Exercise objective — What you write must match the records exactly, except for the images, which are left out.

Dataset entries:
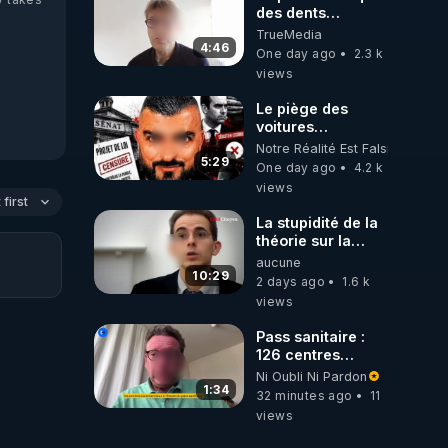
des dents
dévitalisées et
TrueMedia
des implants
4:46
One day ago
2.3 k
views
Le piège des
voitures
électriques se
Notre Réalité Est Falsifiée Et F
referme sur les
5:29
One day ago
4.2 k
usagers !
views
first
La stupidité de la
théorie sur la
responsabilité de
aucune
l’homme
10:29
2 days ago
1.6 k
concernant le
views
dioxyde de
carbone.
Pass sanitaire :
126 centres
commerciaux
Ni Oubli Ni Pardon
concernés par
1:34
32 minutes ago
11
l'obligation dans
views
toute la France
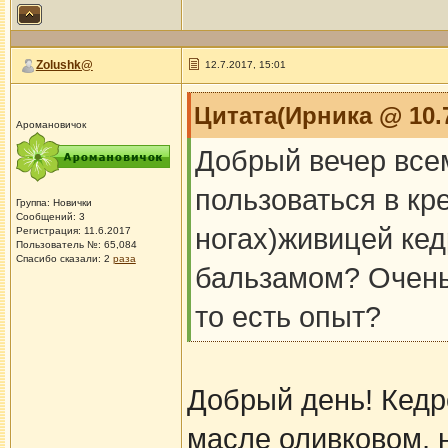
Zolushk@
12.7.2017, 15:01
Цитата(Ирника @ 10.7
Аромановичок
Добрый вечер всем
пользоваться в кр
Группа: Новички
Сообщений: 3
ногах)живицей ке
Регистрация: 11.6.2017
Пользователь №: 65,084
Спасибо сказали:
2
раза
бальзамом? Очень 
то есть опыт?
Добрый день! Кедр
масле оливковом, 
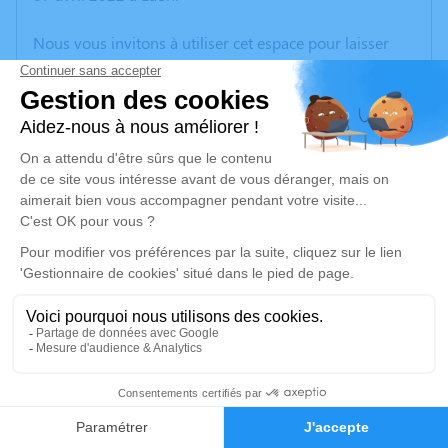
Nous vous invitons à utiliser cet espace pour laisser
vos condoléances, partager des photos souvenirs, une
anecdote ou exprimer vos pensées à travers des
poèmes ou des textes. Cet endroit est un lieu
d'expression dédié à honorer la mémoire d’Olivier
PICQUET.
Un service de plantation d’arbre hommage est
disponible ici
.
Je rends hommage
Cérémonie religieuse
jeudi 14 avril 2022 à 14h30
14
Église Saint Aubin de Chalandry
Rue de l'Eglise
Faire-part
Hommages
02270 Chalandry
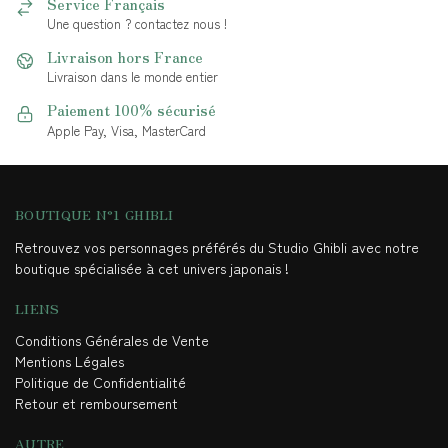
Service Français
Une question ? contactez nous !
Livraison hors France
Livraison dans le monde entier
Paiement 100% sécurisé
Apple Pay, Visa, MasterCard
BOUTIQUE N°1 GHIBLI
Retrouvez vos personnages préférés du Studio Ghibli avec notre
boutique spécialisée à cet univers japonais !
LIENS
Conditions Générales de Vente
Mentions Légales
Politique de Confidentialité
Retour et remboursement
AUTRE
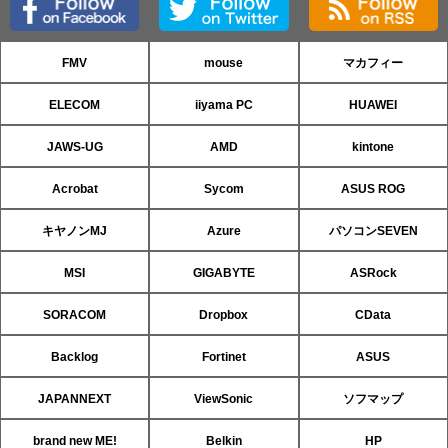
FMV
mouse
マカフィー
ELECOM
iiyama PC
HUAWEI
JAWS-UG
AMD
kintone
Acrobat
Sycom
ASUS ROG
キヤノンMJ
Azure
パソコンSEVEN
MSI
GIGABYTE
ASRock
SORACOM
Dropbox
CData
Backlog
Fortinet
ASUS
JAPANNEXT
ViewSonic
ソフマップ
brand new ME!
Belkin
HP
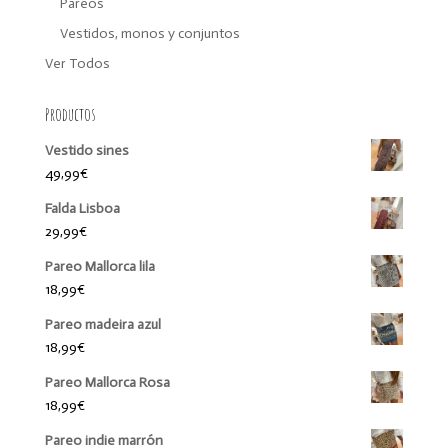
Pareos
Vestidos, monos y conjuntos
Ver Todos
Productos
Vestido sines
49,99
€
Falda Lisboa
29,99
€
Pareo Mallorca lila
18,99
€
Pareo madeira azul
18,99
€
Pareo Mallorca Rosa
18,99
€
Pareo indie marrón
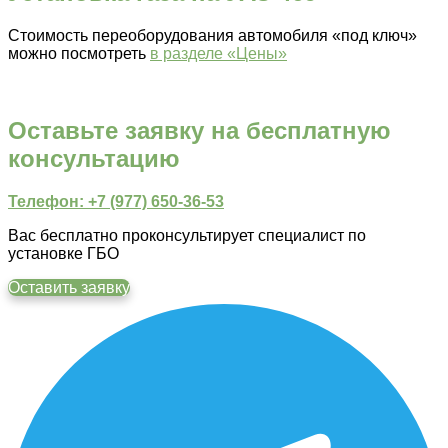
Стоимость переоборудования автомобиля «под ключ»
можно посмотреть
в разделе «Цены»
Оставьте заявку на бесплатную
консультацию
Телефон: +7 (977) 650-36-53
Вас бесплатно проконсультирует специалист по
установке ГБО
Оставить заявку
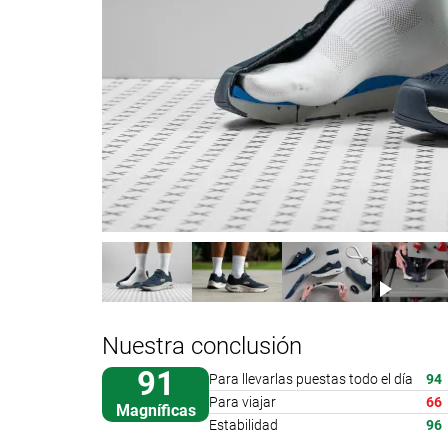
Nuestra conclusión
91
Para llevarlas puestas todo el día
94
Para viajar
66
Magníficas
Estabilidad
96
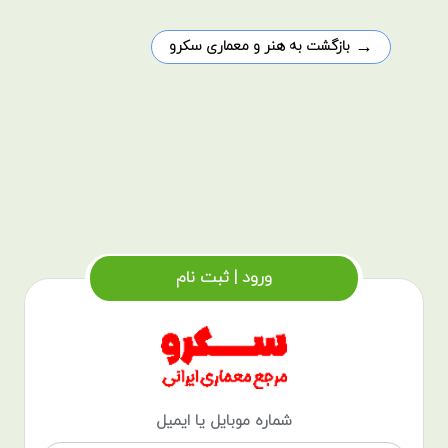
→
بازگشت به هنر و معماری سکرو
ورود | ثبت نام
شماره موبایل یا ایمیل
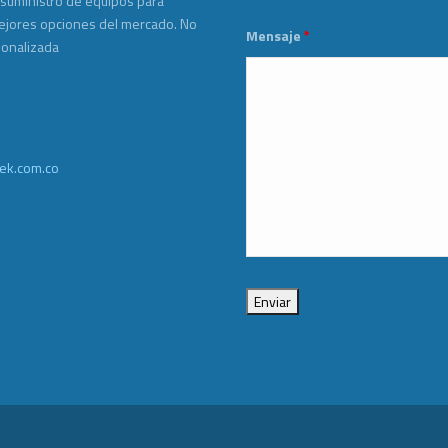
 suministro de equipos para
mejores opciones del mercado. No
Mensaje
*
sonalizada
ek.com.co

Solution for this problem —
des dents
dévitalisées et
TrueMedia
des implants
4:46
One day ago
2.3 k
views
Le piège des
voitures
électriques se
Notre Réalité Est Falsifiée Et F
referme sur les
5:29
One day ago
4.2 k
usagers !
views
first
La stupidité de la
théorie sur la
responsabilité de
aucune
l’homme
10:29
2 days ago
1.6 k
concernant le
views
dioxyde de
carbone.
Pass sanitaire :
126 centres
commerciaux
Ni Oubli Ni Pardon
concernés par
1:34
32 minutes ago
11
l'obligation dans
views
toute la France
Zolushk@
12.7.2017, 15:01
Цитата(Ирника @ 10.7
Аромановичок
Добрый вечер всем
пользоваться в кр
Группа: Новички
Сообщений: 3
ногах)живицей ке
Регистрация: 11.6.2017
Пользователь №: 65,084
Спасибо сказали:
2
раза
бальзамом? Очень 
то есть опыт?
Добрый день! Кедр
масле оливковом, 
Nous vous invitons à utiliser cet espace pour laisser
vos condoléances, partager des photos souvenirs, une
anecdote ou exprimer vos pensées à travers des
poèmes ou des textes. Cet endroit est un lieu
d'expression dédié à honorer la mémoire d’Olivier
PICQUET.
Un service de plantation d’arbre hommage est
disponible ici
.
Je rends hommage
Cérémonie religieuse
jeudi 14 avril 2022 à 14h30
14
Église Saint Aubin de Chalandry
Rue de l'Eglise
Faire-part
Hommages
02270 Chalandry
Service Français
Une question ? contactez nous !
Livraison hors France
Livraison dans le monde entier
Paiement 100% sécurisé
Apple Pay, Visa, MasterCard
BOUTIQUE N°1 GHIBLI
Retrouvez vos personnages préférés du Studio Ghibli avec notre
boutique spécialisée à cet univers japonais !
LIENS
Conditions Générales de Vente
Mentions Légales
Politique de Confidentialité
Retour et remboursement
AUTRE
FMV
mouse
マカフィー
ELECOM
iiyama PC
HUAWEI
JAWS-UG
AMD
kintone
Acrobat
Sycom
ASUS ROG
キヤノンMJ
Azure
パソコンSEVEN
MSI
GIGABYTE
ASRock
SORACOM
Dropbox
CData
Backlog
Fortinet
ASUS
JAPANNEXT
ViewSonic
ソフマップ
brand new ME!
Belkin
HP
Pareos
Vestidos, monos y conjuntos
Ver Todos
Productos
Vestido sines
49,99
€
Falda Lisboa
29,99
€
Pareo Mallorca lila
18,99
€
Pareo madeira azul
18,99
€
Pareo Mallorca Rosa
18,99
€
Pareo indie marrón
Стоимость переоборудования автомобиля «под ключ»
можно посмотреть
в разделе «Цены»
Оставьте заявку на бесплатную
консультацию
Телефон: +7 (977) 650-36-53
Вас бесплатно проконсультирует специалист по
установке ГБО
Оставить заявку
Nuestra conclusión
91
Para llevarlas puestas todo el día
94
Para viajar
66
Magníficas
Estabilidad
96
→
بازگشت به هنر و معماری سکرو
ورود | ثبت نام
شماره موبایل یا ایمیل
 suministro de equipos para
mejores opciones del mercado. No
Mensaje
*
sonalizada
ek.com.co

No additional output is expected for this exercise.